You want to reassemble your old posse – you know, the group you called “the knuckleheads.”  You were madcap, outrageous pranksters – pulling stunts, throwing parties, occasionally missing a class or a urinal.  You now lead lives of quiet desperation and own the DVD Old School, which you can quote verbatim.  Each of you thinks you are the Luke Wilson character, but you are really Will Ferrell.  Can you gather one last time to recreate that old black magic?  Answer:  No dice, Wyatt Earp.  Your posse is now too heavy to ride horses or even sit on a wooden bar stool without breaking it.  Most of your caballeros want to strap on their guns and join your lost cause, but in the end, they can’t get a hall pass from la seňora.  The others are unwilling to sleep in a dorm room bed made for dwarves.

You miss “working with kids” and are interested in getting back involved with your school and alumni.  You crave deep intellectual conversation and feel you missed your calling as a teacher – perhaps you could guest lecture on macro economics, corporate finance or how to conduct an analyst call for over two hours without really saying anything of substance.  You want to connect with students and establish a strong bridge to this so-called Generation Z.  You see yourself as a critical facilitator in their journey.  After all, you’re an alumnus and share a common bond with these students.  Answer: Face it; you could not get into your alma mater today unless you could run a 4.4 40-yard dash.  Most of these kids believe the only thing you have in common with them is that you both breathe – although you do it more heavily.  Your university alumni office is delighted to meet with you to discuss a major financial contribution.  They’re intrigued by your ideas around guest lecturing and will be “certain to get back to you”…just about as quickly as you get back to those people who call at dinner time asking for donations to help save the endangered Connecticut Spotted Skink.

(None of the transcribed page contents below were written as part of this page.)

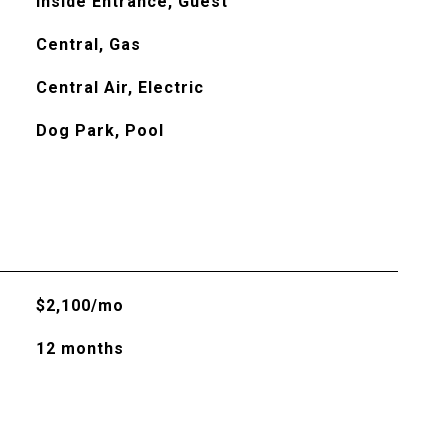
Inside Entrance, Guest
Central, Gas
Central Air, Electric
Dog Park, Pool
$2,100/mo
12 months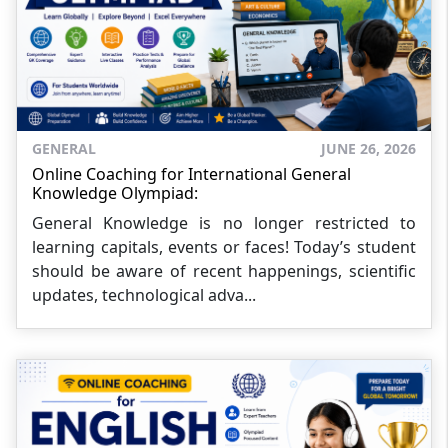
GENERAL
JUNE 26, 2026
Online Coaching for International General
Knowledge Olympiad:
General Knowledge is no longer restricted to
learning capitals, events or faces! Today’s student
should be aware of recent happenings, scientific
updates, technological adva...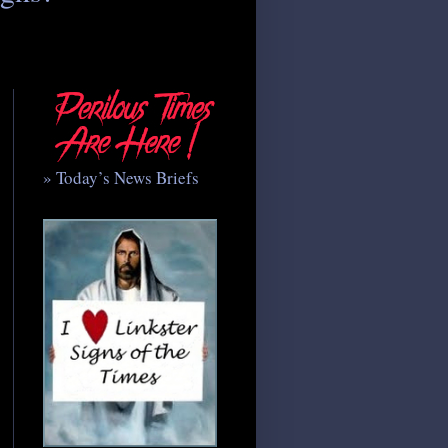
» Today’s News Briefs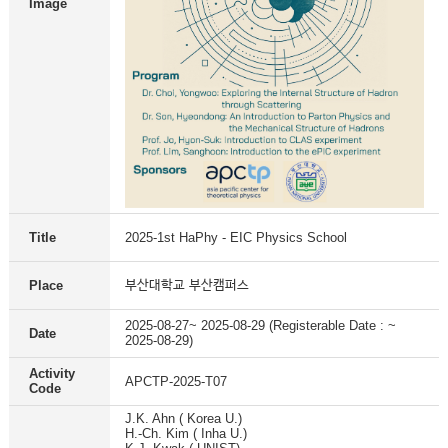
Image
Title
2025-1st HaPhy - EIC Physics School
부산대학교 부산캠퍼스
Place
2025-08-27~ 2025-08-29 (Registerable Date : ~
Date
2025-08-29)
Activity
APCTP-2025-T07
Code
J.K. Ahn ( Korea U.)
H.-Ch. Kim ( Inha U.)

Tom Stoppard once said that “age is a high price to pay for maturity.”  Yet for all its traps and trepidations, a reunion’s lure is deep and compelling.  It allows us the chance to recapture old feelings, to make amends or exorcise old demons.  For most of us, it’s a pleasant Sunday afternoon ride down a reassuring and familiar street.  Here’s my only advice as you cruise down Memory Lane: keep your hands and feet inside the car, don’t drink and drive and never, ever pick up hitchhikers.  Do not forget nostalgia is driving the car and, as a wise man once remarked, “she is a seductive liar.”